My mind was full of everything but the one thing that could help me through this: Truth. The facts of my situation were undeniable – I was in a painful mess. After dentist hours. (doesn’t it always seem to happen that way?) And I chose to look at the facts. I chose to worry about those facts. I chose to speculate on those facts.

Instead, I needed to stop and shift my focus, zooming in on the Truth that Jesus has promised to never leave me (Hebrews 13:5) and is right there with me – even on the bathroom floor. I needed to turn over all my worries to Him because He cares about me (1Peter 5:7).
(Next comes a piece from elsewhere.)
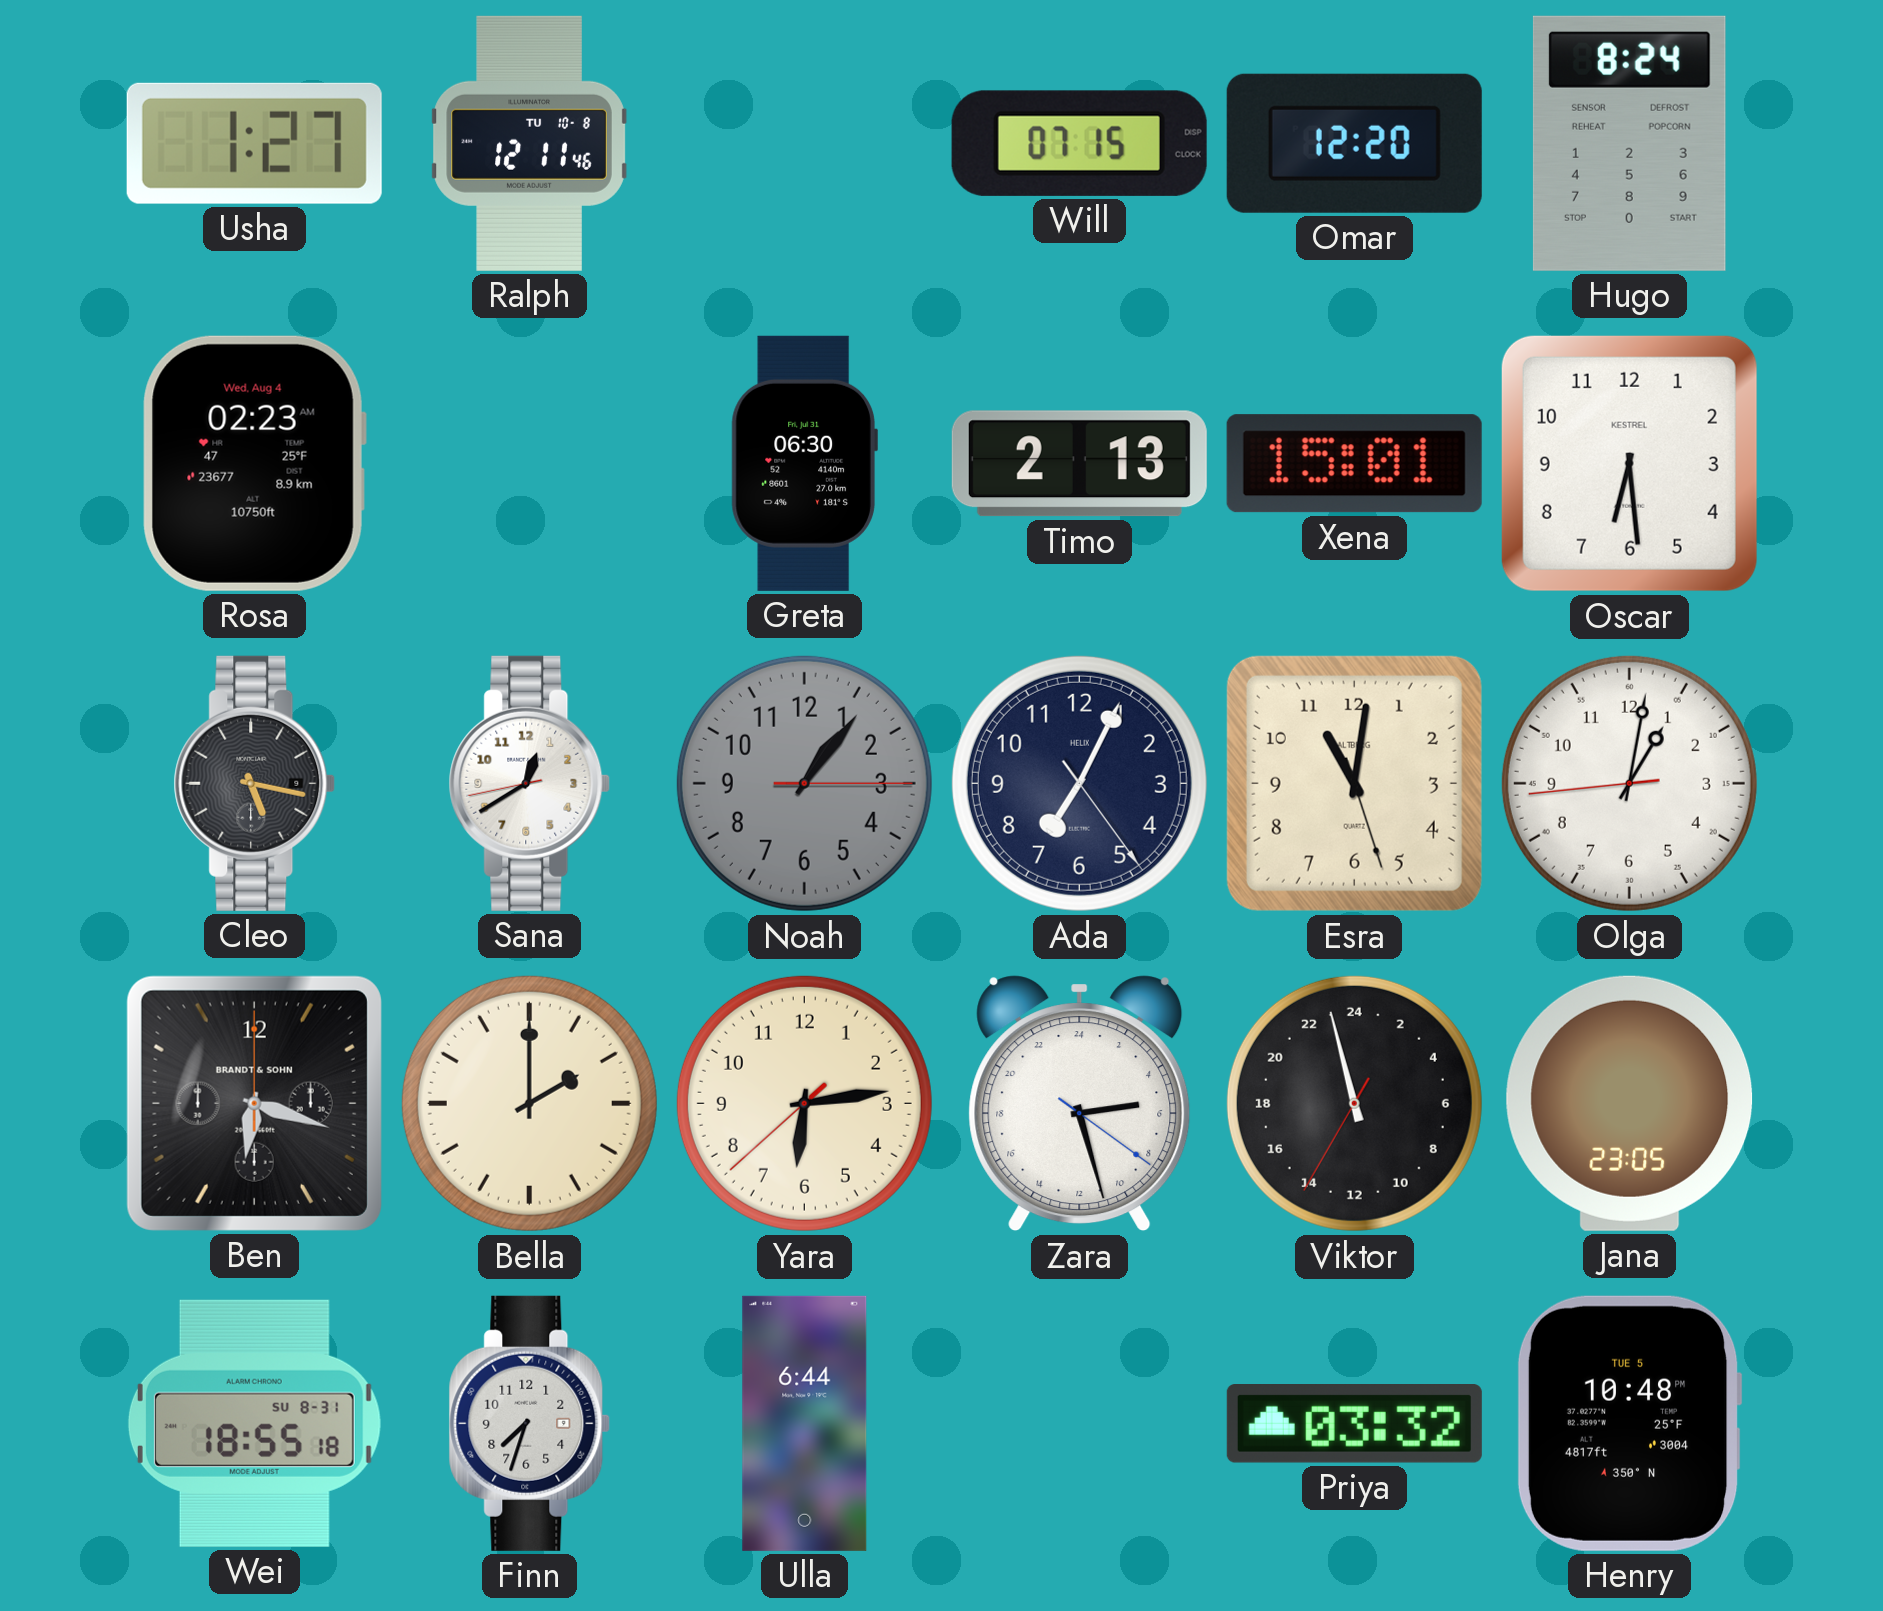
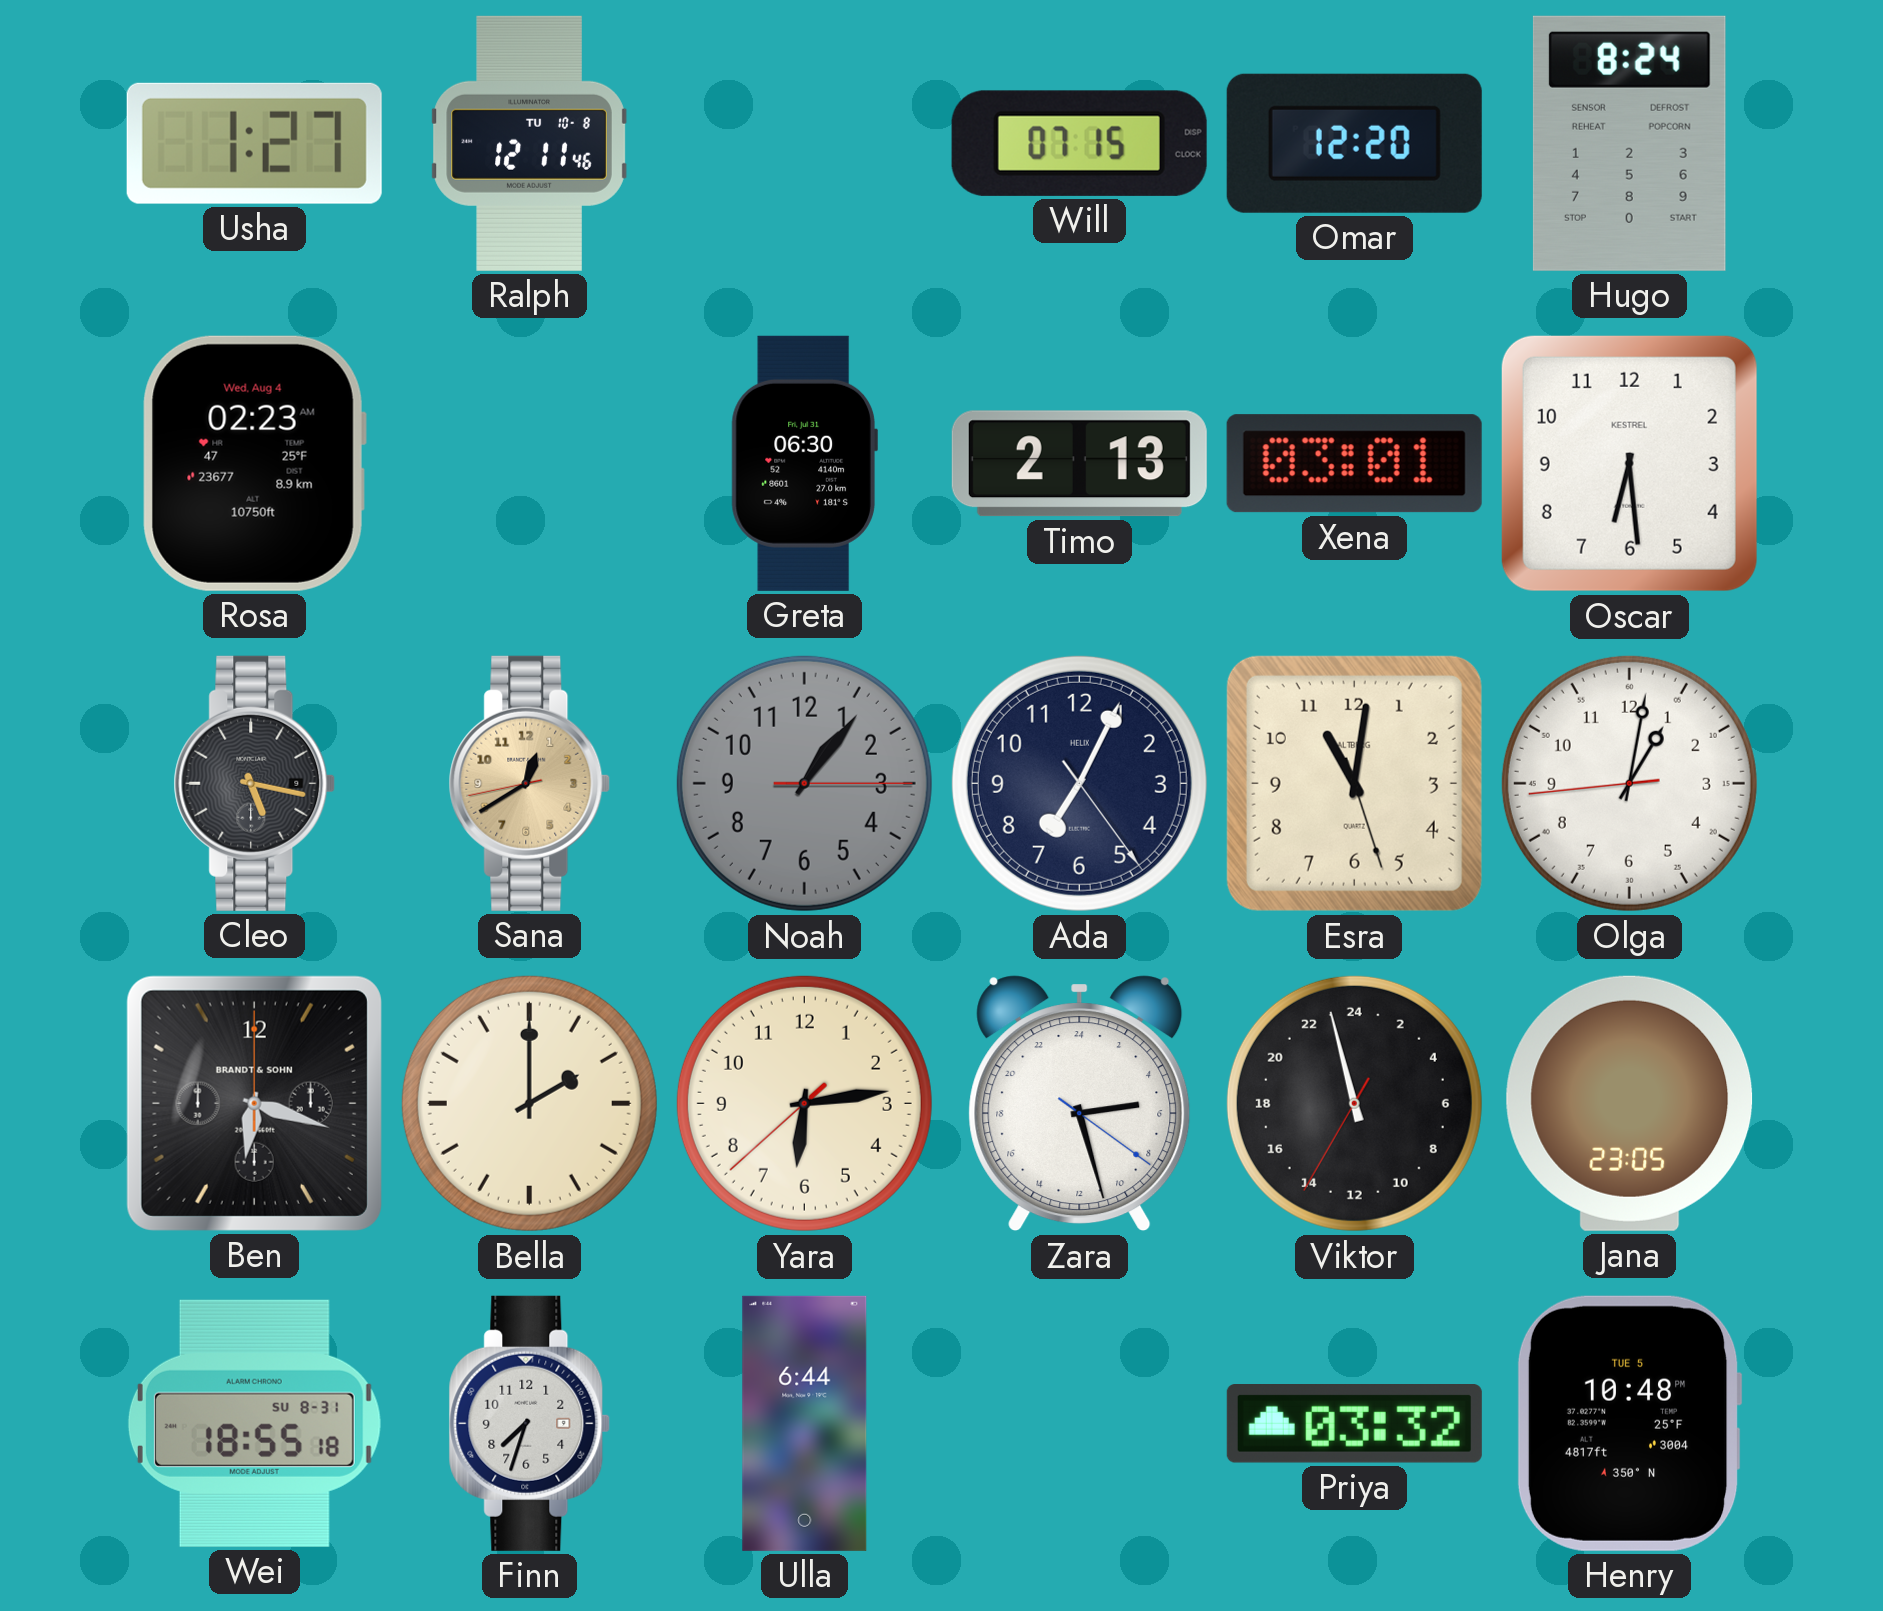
Xena: 15:01 -> 03:01
Sana dial: white -> champagne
I needed to remember that I can give my problems to Him and He will take care of them (Psalm 55:22) I needed to remember that He goes before me and is following me and even if I go to the grave (hey – I wasn’t so sure) He would be there with me and His strength would support me (Psalm 139:5-10).

Once I straightened out my thinking, things got better. Yes, my tooth still hurt. Yes, I was still nauseous. No, I wasn’t on the bathroom floor anymore because Bill wouldn’t let me lie there any longer. BUT – my perspective changed and I felt hopeful. I was comforted by the thought that Jesus surrounded me and I wasn’t alone in my pain. I was calmed by the Truth that Jesus was with me and helping me in ways Bill never could. I was encouraged because I knew that Abba’s strength was supporting me. When I stopped letting my circumstances consume me and allowed His presence to enfold me, I was at rest.

This painful experience is one more step in the process. Learning to lean on Him for strength and grace. Learning to let Him take care of me. Learning to let Him lead, even in a toothache. Learning that no experience is wasted.  Learning to trust Him with the outcome. Learning that His timing is not mine (especially in this situation). Learning that He is working everything together for my good.

Did I already know these things? Yes. But I needed to choose to remember and think on these things. And that made all the difference.

And when I do finally die, I am going to leave this tooth to my children because it’s the most expensive thing I own.

ps – a huge thank you to the best dentist in the world, Dr. Scott Ferguson. He came in after hours to help a poor girl out. I also want to thank the wonderful Dr. Steven Fegan, who came in on Superbowl Sunday in a blizzard to save my life. 

pss ~ October 2017: this tooth is now encased in a velvet jewel box, kept with all my valuables. I’m sure my children will be thrilled to inherit.